Exercise prompt: Return the listing exactly, please; no pictures.

Exercise data:
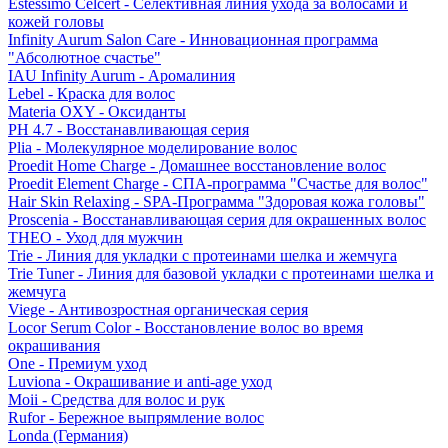
Estessimo Celcert - Селективная линия ухода за волосами и
кожей головы
Infinity Aurum Salon Care - Инновационная программа
"Абсолютное счастье"
IAU Infinity Aurum - Аромалиния
Lebel - Краска для волос
Materia OXY - Оксиданты
PH 4.7 - Восстанавливающая серия
Plia - Молекулярное моделирование волос
Proedit Home Charge - Домашнее восстановление волос
Proedit Element Charge - СПА-программа "Счастье для волос"
Hair Skin Relaxing - SPA-Программа "Здоровая кожа головы"
Proscenia - Восстанавливающая серия для окрашенных волос
THEO - Уход для мужчин
Trie - Линия для укладки с протеинами шелка и жемчуга
Trie Tuner - Линия для базовой укладки с протеинами шелка и
жемчуга
Viege - Антивозростная органическая серия
Locor Serum Color - Восстановление волос во время
окрашивания
One - Премиум уход
Luviona - Окрашивание и anti-age уход
Moii - Средства для волос и рук
Rufor - Бережное выпрямление волос
Londa (Германия)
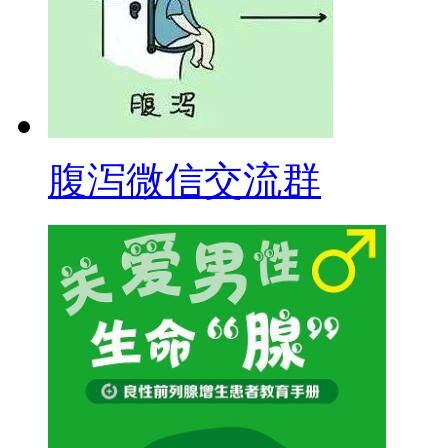
腹泻微信交流群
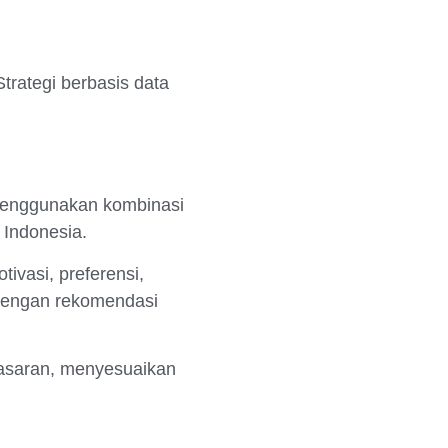
trategi berbasis data
 menggunakan kombinasi
 Indonesia.
ivasi, preferensi,
 dengan rekomendasi
sasaran, menyesuaikan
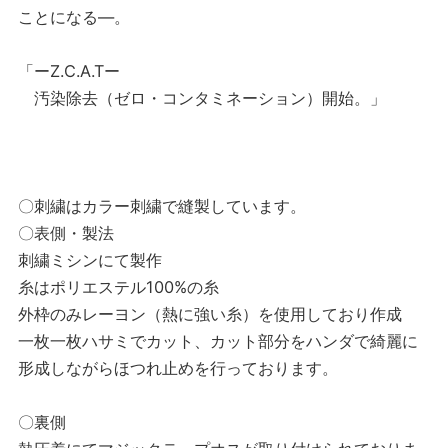
ことになる―。
「ーZ.C.A.Tー
汚染除去（ゼロ・コンタミネーション）開始。」
〇刺繍はカラー刺繍で縫製しています。
〇表側・製法
刺繍ミシンにて製作
糸はポリエステル100%の糸
外枠のみレーヨン（熱に強い糸）を使用しており作成
一枚一枚ハサミでカット、カット部分をハンダで綺麗に
形成しながらほつれ止めを行っております。
〇裏側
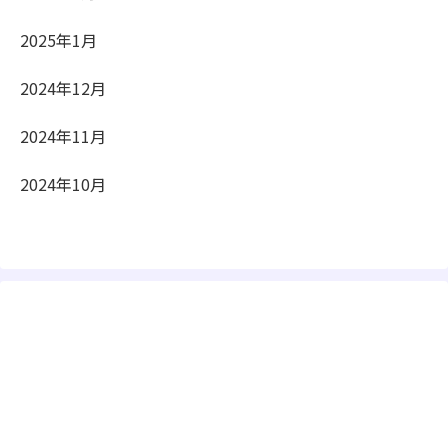
2025年1月
2024年12月
2024年11月
2024年10月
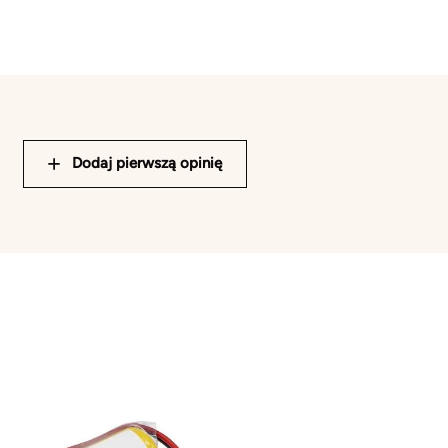
Dodaj pierwszą opinię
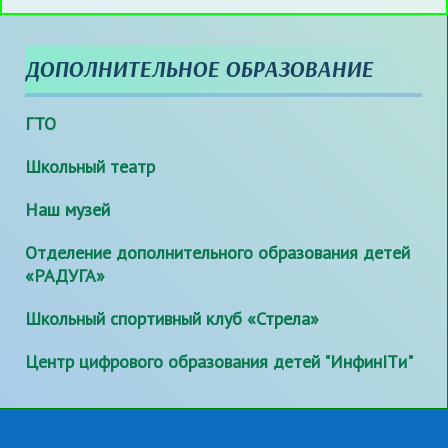
ДОПОЛНИТЕЛЬНОЕ ОБРАЗОВАНИЕ
ГТО
Школьный театр
Наш музей
Отделение дополнительного образования детей
«РАДУГА»
Школьный спортивный клуб «Стрела»
Центр цифрового образования детей "ИнфинITи"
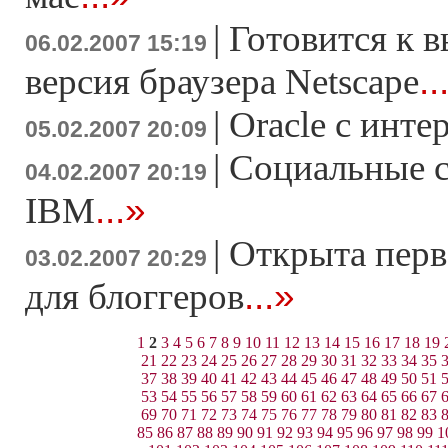
|
Готовится к в
06.02.2007 15:19
..
версия браузера Netscape
|
Oracle с инте
05.02.2007 20:09
|
Социальные с
04.02.2007 20:19
...»
IBM
|
Открыта перв
03.02.2007 20:29
...»
для блоггеров
1
2
3
4
5
6
7
8
9
10
11
12
13
14
15
16
17
18
19
21
22
23
24
25
26
27
28
29
30
31
32
33
34
35
37
38
39
40
41
42
43
44
45
46
47
48
49
50
51
53
54
55
56
57
58
59
60
61
62
63
64
65
66
67
69
70
71
72
73
74
75
76
77
78
79
80
81
82
83
85
86
87
88
89
90
91
92
93
94
95
96
97
98
99
1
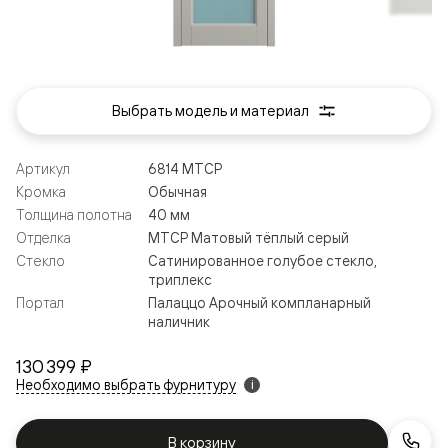
Выбрать модель и материал
Артикул
6814 МТСР
Кромка
Обычная
Толщина полотна
40 мм
Отделка
МТСР Матовый тёплый серый
Стекло
Сатинированное голубое стекло,
триплекс
Портал
Палаццо Арочный компланарный
наличник
130 399 ₽
Необходимо выбрать фурнитуру
i
В корзину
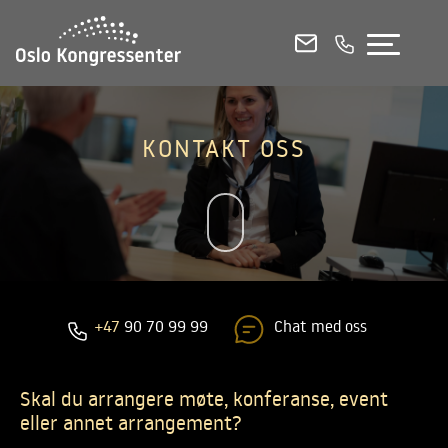
KONFERANSELOKALER
MØTEROM
SELSKAPSLOKALER
KONTAKT OSS
E-POST
RING OSS
CHAT
Se alle lokaler i 3D
Etasjeplaner og kapasitetsoversikt (PDF)
Chat med oss
+47
90 70 99 99
English
Skal du arrangere møte, konferanse, event
Kontakt og booking
eller annet arrangement?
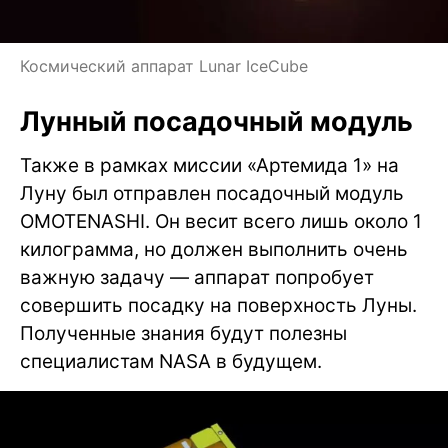
Космический аппарат Lunar IceCube
Лунный посадочный модуль
Также в рамках миссии «Артемида 1» на
Луну был отправлен посадочный модуль
OMOTENASHI. Он весит всего лишь около 1
килограмма, но должен выполнить очень
важную задачу — аппарат попробует
совершить посадку на поверхность Луны.
Полученные знания будут полезны
специалистам NASA в будущем.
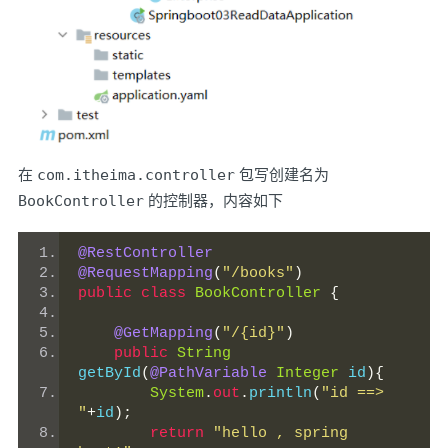
在
com.itheima.controller
包写创建名为
BookController
的控制器，内容如下
@RestController
@RequestMapping
(
"/books"
)
public
class
BookController
{
@GetMapping
(
"/{id}"
)
public
String
getById
(
@PathVariable
Integer
 id
){
System
.
out
.
println
(
"id ==> 
"
+
id
);
return
"hello , spring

Written reply:
Estessimo Celcert - Селективная линия ухода за волосами и
кожей головы
Infinity Aurum Salon Care - Инновационная программа
"Абсолютное счастье"
IAU Infinity Aurum - Аромалиния
Lebel - Краска для волос
Materia OXY - Оксиданты
PH 4.7 - Восстанавливающая серия
Plia - Молекулярное моделирование волос
Proedit Home Charge - Домашнее восстановление волос
Proedit Element Charge - СПА-программа "Счастье для волос"
Hair Skin Relaxing - SPA-Программа "Здоровая кожа головы"
Proscenia - Восстанавливающая серия для окрашенных волос
THEO - Уход для мужчин
Trie - Линия для укладки с протеинами шелка и жемчуга
Trie Tuner - Линия для базовой укладки с протеинами шелка и
жемчуга
Viege - Антивозростная органическая серия
Locor Serum Color - Восстановление волос во время
окрашивания
One - Премиум уход
Luviona - Окрашивание и anti-age уход
Moii - Средства для волос и рук
Rufor - Бережное выпрямление волос
Londa (Германия)
腹泻微信交流群
trategi berbasis data
 menggunakan kombinasi
 Indonesia.
ivasi, preferensi,
 dengan rekomendasi
sasaran, menyesuaikan
ことになる―。
「ーZ.C.A.Tー
汚染除去（ゼロ・コンタミネーション）開始。」
〇刺繍はカラー刺繍で縫製しています。
〇表側・製法
刺繍ミシンにて製作
糸はポリエステル100%の糸
外枠のみレーヨン（熱に強い糸）を使用しており作成
一枚一枚ハサミでカット、カット部分をハンダで綺麗に
形成しながらほつれ止めを行っております。
〇裏側
2025年1月
2024年12月
2024年11月
2024年10月
Dodaj pierwszą opinię
ДОПОЛНИТЕЛЬНОЕ ОБРАЗОВАНИЕ
ГТО
Школьный театр
Наш музей
Отделение дополнительного образования детей
«РАДУГА»
Школьный спортивный клуб «Стрела»
Центр цифрового образования детей "ИнфинITи"
|
Готовится к в
06.02.2007 15:19
..
версия браузера Netscape
|
Oracle с инте
05.02.2007 20:09
|
Социальные с
04.02.2007 20:19
...»
IBM
|
Открыта перв
03.02.2007 20:29
...»
для блоггеров
1
2
3
4
5
6
7
8
9
10
11
12
13
14
15
16
17
18
19
21
22
23
24
25
26
27
28
29
30
31
32
33
34
35
37
38
39
40
41
42
43
44
45
46
47
48
49
50
51
53
54
55
56
57
58
59
60
61
62
63
64
65
66
67
69
70
71
72
73
74
75
76
77
78
79
80
81
82
83
85
86
87
88
89
90
91
92
93
94
95
96
97
98
99
1
Выбрать модель и материал
Артикул
6814 МТСР
Кромка
Обычная
Толщина полотна
40 мм
Отделка
МТСР Матовый тёплый серый
Стекло
Сатинированное голубое стекло,
триплекс
Портал
Палаццо Арочный компланарный
наличник
130 399 ₽
Необходимо выбрать фурнитуру
i
В корзину
KONFERANSELOKALER
MØTEROM
SELSKAPSLOKALER
KONTAKT OSS
E-POST
RING OSS
CHAT
Se alle lokaler i 3D
Etasjeplaner og kapasitetsoversikt (PDF)
Chat med oss
+47
90 70 99 99
English
Skal du arrangere møte, konferanse, event
Kontakt og booking
eller annet arrangement?
Космический аппарат Lunar IceCube
Лунный посадочный модуль
Также в рамках миссии «Артемида 1» на
Луну был отправлен посадочный модуль
OMOTENASHI. Он весит всего лишь около 1
килограмма, но должен выполнить очень
важную задачу — аппарат попробует
совершить посадку на поверхность Луны.
Полученные знания будут полезны
специалистам NASA в будущем.
在
com.itheima.controller
包写创建名为
BookController
的控制器，内容如下
@RestController
@RequestMapping
(
"/books"
)
public
class
BookController
{
@GetMapping
(
"/{id}"
)
public
String
getById
(
@PathVariable
Integer
 id
){
System
.
out
.
println
(
"id ==> 
"
+
id
);
return
"hello , spring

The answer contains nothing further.